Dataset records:
=-=-=

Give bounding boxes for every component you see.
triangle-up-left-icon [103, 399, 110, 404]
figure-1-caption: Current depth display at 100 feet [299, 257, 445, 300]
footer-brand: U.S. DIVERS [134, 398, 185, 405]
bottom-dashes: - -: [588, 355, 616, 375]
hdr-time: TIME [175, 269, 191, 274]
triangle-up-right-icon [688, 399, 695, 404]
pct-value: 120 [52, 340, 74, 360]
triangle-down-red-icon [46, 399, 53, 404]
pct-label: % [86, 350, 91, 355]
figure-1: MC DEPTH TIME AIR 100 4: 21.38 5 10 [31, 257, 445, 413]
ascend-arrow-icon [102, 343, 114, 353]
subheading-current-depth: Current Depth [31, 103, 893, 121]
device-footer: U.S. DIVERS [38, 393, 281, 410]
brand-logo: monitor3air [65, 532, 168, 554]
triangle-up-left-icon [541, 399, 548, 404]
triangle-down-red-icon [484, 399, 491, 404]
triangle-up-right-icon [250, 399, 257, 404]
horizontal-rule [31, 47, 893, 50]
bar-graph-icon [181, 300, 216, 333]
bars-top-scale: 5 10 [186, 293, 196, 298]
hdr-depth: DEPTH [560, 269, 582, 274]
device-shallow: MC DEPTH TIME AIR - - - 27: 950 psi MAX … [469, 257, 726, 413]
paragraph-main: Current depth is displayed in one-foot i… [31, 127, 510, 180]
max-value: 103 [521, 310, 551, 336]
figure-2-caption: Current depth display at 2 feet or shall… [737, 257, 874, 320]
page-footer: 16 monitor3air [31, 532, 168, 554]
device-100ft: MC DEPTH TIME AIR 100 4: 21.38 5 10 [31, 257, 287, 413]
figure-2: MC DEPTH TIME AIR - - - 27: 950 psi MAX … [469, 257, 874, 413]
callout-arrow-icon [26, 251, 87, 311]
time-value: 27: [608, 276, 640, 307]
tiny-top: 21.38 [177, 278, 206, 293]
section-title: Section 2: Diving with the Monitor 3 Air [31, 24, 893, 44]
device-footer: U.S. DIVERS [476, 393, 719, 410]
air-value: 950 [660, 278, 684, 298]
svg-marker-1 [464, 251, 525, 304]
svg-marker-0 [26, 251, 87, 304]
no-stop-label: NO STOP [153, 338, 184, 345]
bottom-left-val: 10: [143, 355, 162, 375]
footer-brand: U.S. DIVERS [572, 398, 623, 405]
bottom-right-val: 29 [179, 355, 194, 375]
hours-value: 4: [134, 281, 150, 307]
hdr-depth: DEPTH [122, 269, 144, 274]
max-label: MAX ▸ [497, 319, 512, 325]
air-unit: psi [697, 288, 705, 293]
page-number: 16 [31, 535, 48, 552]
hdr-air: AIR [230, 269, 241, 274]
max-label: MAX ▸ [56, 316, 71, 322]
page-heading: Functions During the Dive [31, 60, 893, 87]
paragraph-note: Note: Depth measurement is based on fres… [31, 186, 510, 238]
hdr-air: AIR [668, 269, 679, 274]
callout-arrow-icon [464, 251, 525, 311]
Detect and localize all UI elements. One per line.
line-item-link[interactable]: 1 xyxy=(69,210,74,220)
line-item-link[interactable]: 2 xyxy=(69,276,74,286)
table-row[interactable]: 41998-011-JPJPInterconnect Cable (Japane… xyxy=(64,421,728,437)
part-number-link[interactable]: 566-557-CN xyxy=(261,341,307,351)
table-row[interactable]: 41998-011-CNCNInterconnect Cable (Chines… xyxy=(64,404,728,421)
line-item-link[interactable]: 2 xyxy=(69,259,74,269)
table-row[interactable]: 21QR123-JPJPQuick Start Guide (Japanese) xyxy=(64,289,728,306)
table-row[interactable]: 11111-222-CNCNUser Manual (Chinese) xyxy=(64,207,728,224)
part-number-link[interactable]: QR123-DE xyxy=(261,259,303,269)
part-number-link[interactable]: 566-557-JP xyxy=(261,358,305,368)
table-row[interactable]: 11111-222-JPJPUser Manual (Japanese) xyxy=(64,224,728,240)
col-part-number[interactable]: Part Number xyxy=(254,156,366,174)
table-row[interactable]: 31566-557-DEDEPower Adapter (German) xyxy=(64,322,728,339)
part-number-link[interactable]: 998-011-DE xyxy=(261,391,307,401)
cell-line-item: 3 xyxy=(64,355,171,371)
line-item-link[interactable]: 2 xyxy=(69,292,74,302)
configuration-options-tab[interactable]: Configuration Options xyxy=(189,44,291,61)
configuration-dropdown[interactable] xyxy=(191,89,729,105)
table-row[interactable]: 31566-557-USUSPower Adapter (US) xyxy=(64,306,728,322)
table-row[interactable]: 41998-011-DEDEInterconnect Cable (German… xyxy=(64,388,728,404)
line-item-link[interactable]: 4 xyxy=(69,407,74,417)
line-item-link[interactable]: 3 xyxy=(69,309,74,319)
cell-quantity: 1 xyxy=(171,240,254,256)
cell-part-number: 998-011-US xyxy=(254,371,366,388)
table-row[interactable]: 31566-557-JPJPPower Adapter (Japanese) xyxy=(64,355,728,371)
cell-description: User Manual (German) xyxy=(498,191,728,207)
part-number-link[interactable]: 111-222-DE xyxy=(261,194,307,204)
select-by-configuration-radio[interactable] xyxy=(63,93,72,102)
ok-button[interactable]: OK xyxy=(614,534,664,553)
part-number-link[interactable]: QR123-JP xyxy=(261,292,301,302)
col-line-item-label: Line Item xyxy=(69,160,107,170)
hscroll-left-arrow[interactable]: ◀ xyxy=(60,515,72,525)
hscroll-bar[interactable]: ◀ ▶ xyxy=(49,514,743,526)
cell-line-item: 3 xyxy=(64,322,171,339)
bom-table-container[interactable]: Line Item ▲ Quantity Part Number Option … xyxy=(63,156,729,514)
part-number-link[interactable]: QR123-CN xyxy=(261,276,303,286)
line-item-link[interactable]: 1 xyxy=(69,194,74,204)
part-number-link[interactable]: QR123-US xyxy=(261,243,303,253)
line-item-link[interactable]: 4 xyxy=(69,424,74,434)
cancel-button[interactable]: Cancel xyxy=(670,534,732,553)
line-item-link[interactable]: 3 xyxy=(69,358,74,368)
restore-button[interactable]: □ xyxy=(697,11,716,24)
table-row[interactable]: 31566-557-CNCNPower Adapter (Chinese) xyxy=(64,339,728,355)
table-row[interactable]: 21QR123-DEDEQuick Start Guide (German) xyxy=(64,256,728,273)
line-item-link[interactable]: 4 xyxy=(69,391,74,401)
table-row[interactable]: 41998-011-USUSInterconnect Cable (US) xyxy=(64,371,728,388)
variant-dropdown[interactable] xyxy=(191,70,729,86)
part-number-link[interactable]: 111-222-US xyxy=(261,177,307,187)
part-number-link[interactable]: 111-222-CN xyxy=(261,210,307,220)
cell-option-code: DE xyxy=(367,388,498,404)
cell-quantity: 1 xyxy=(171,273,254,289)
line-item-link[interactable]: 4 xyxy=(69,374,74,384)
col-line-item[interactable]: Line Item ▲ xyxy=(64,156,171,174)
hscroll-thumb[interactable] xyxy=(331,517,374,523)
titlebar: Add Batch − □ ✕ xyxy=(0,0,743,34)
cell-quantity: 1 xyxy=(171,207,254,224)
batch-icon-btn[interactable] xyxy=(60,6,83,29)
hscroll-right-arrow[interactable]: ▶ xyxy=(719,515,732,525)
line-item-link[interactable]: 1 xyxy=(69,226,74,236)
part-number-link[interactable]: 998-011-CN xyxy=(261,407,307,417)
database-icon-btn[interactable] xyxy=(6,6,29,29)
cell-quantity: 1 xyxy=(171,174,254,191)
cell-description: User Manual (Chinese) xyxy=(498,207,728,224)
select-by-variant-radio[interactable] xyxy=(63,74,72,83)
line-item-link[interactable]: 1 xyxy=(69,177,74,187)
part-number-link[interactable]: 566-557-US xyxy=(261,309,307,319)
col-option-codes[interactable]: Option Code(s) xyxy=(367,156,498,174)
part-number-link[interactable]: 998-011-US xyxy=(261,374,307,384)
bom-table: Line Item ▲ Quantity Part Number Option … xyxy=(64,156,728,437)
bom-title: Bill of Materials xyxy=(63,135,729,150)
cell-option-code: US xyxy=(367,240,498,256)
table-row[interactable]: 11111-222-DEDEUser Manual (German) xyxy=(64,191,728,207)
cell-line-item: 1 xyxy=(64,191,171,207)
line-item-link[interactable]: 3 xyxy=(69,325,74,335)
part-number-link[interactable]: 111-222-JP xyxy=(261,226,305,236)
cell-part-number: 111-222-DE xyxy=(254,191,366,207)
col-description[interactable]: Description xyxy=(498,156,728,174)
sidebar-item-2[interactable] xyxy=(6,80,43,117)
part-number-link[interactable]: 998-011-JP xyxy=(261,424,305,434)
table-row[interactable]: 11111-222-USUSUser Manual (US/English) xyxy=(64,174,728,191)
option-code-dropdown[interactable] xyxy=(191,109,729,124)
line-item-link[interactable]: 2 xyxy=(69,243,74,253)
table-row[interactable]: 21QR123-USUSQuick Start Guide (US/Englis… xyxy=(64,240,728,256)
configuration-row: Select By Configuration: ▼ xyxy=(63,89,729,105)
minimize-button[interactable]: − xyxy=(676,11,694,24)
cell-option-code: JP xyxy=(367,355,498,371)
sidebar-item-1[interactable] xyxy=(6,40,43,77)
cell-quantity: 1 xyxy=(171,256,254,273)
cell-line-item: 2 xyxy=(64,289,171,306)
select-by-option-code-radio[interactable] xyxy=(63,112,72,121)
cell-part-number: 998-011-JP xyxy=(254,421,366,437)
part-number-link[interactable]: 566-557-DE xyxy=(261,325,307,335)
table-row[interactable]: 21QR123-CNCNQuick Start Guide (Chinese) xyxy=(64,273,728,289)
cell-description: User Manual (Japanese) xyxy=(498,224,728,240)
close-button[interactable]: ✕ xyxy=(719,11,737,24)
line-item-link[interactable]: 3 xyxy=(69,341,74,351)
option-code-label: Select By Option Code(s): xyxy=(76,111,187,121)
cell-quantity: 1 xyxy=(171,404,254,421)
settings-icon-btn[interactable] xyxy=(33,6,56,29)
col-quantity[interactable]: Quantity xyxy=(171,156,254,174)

=-=-=

State the number of lines in the records above that contain the string "feet", and give nothing else.

2